The board of directors recruited Charles J Blankenship to be Executive Director and Chief Executive Officer in November 1979. Blankenship was previously the Pennsylvania Director of Economic Development. He was given the responsibility of turning the deteriorated property into a new industrial complex with much needed jobs and tax base. [2] "Industrial Development Agency Now Has a Director," Waterbury Republican, November 18, 1979. The property was named the Waterbury Industrial Commons and work quickly began on renovations and tenant leasing. Unused land was developed into two industrial parks and parcels were sold to fund renovations. [3] "Big Year Ahead for Former Case Plant", Waterbury Republican, January 27, 1980.

The conversion of the industrial complex into prime industrial space offered renewed hope to other aging mill towns in the Naugatuck Valley seeking to refurbish old buildings for modern use. [4] "Turning Old into New", The New York Times, June 26, 1983. The successfully completed project was sold to private developers in January 1983. Blankenship was recruited to a new position after negotiating the final sale.[5] "Commons Leader Leaving", Waterbury Republican, January 15, 1984.

Since the early 1990s, rural and southern portions of the Naugatuck Valley have evolved into sprawling commuter towns. Communities like Shelton and Oxford have become popular bedroom communities for residents working in New York City and lower Fairfield County. Vast sections of farmland up and down the Naugatuck Valley have also been developed for the building of luxury homes. Despite this suburbanization, however, the region is still tied to its core city centers like Derby and downtown areas of Ansonia and Naugatuck, thus retaining its working-class flavor.

During the Vietnam War, factories such as the Naugatuck chemical plant were key players in the production of the chemical Agent Orange, heavily used in herbicidal warfare.

==Culture==
Along with other towns in Connecticut, the Naugatuck Valley maintains a high emotional and cultural involvement with its high school football teams and their rivalries. Football shapes many peoples lives in the valley with high school alumni, faculty and students giving a huge fan base which also includes families and town citizens. The Naugatuck Valley League serves six high schools in the Valley: Derby, Naugatuck, Oxford, Woodland, Seymour, and Ansonia. The Naugatuck Valley League also contains nine schools that are outside of the Valley: Kennedy, Torrington, Watertown, Crosby, Holy Cross, St. Paul, Wilby, Wolcott, and Waterbury Career Academy. The league included Sacred Heart before its closure in 2021.
Politically, the Valley is far more conservative than much of the rest of Connecticut, and supported George W. Bush in the 2004 election, centrist Senator Joe Lieberman in the 2006 Democratic primary; and favored Republicans John McCain in the 2008 election, Mitt Romney in the 2012 election, Donald Trump in the 2016, 2020 and 2024 elections, and Thomas C. Foley in the 2010 and 2014 gubernatorial elections.

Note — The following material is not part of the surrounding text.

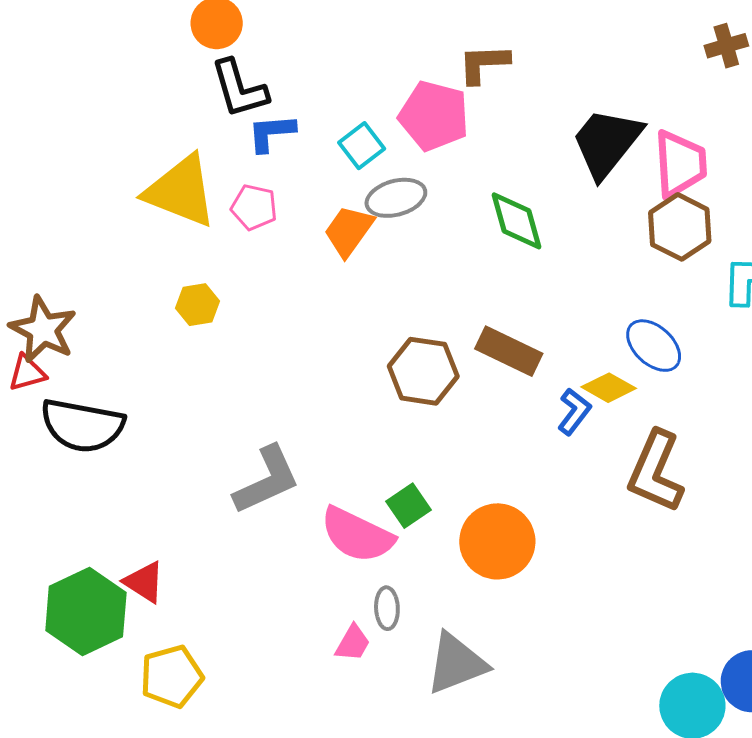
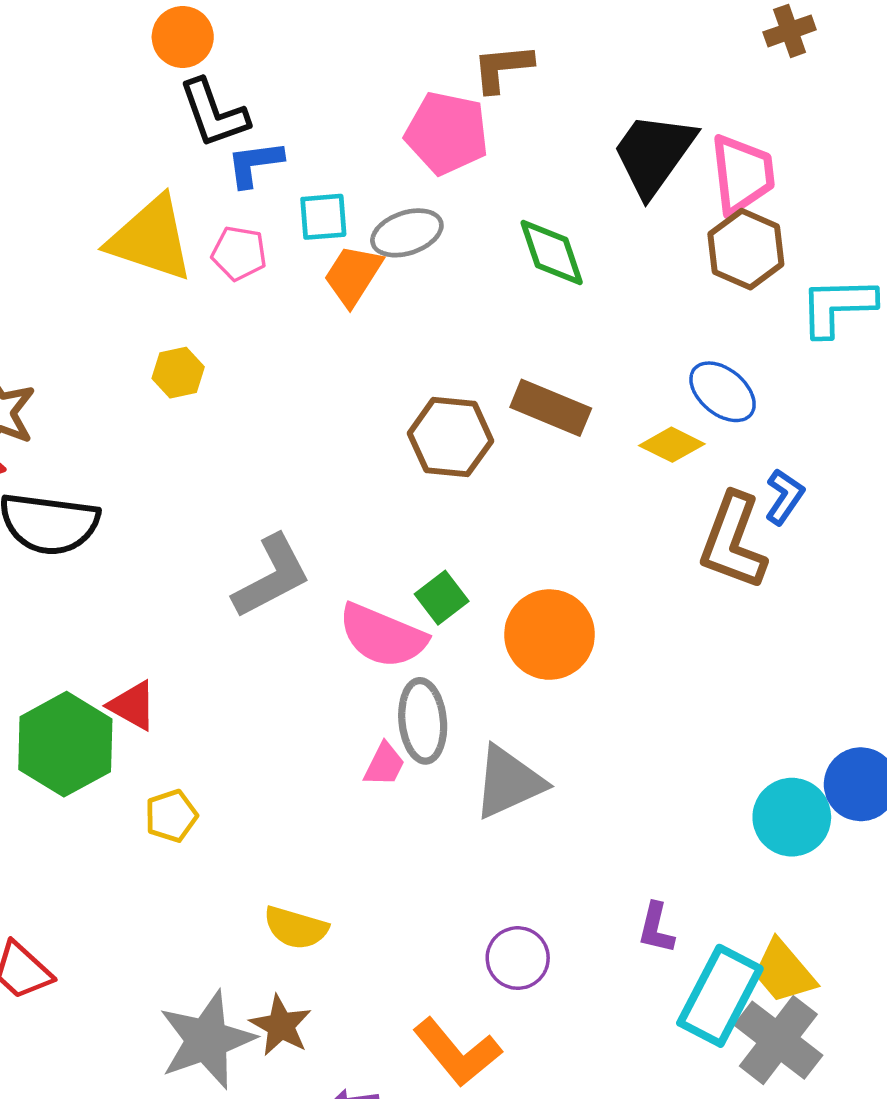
cyan square: (362, 146) -> (323, 217), moved, turned 36
blue L-shape: (574, 412) -> (784, 497), moved
gray ellipse: (387, 608) -> (423, 721), size x1.6
yellow pentagon: (172, 676) -> (171, 816), size x0.7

The Valley is home to the Valley Arts Council. The council was established under the guidance of the Greater Valley Chamber of Commerce in 2000. The Council serves the seven municipalities that comprise this region. The region is particularly strong with many talented Artists of all skills, mediums and levels. The Arts Council has a fine Art gallery on Main Street in downtown Ansonia (est.2019). The gallery was in neighboring Derby for over ten years. Surprisingly, the Valley is a wealth of Artists and Artisans. Some world class artists, in their specific genres, work and live in these communities.

The Valley also has a notable population of Poles, with shops and other various services catering to this population.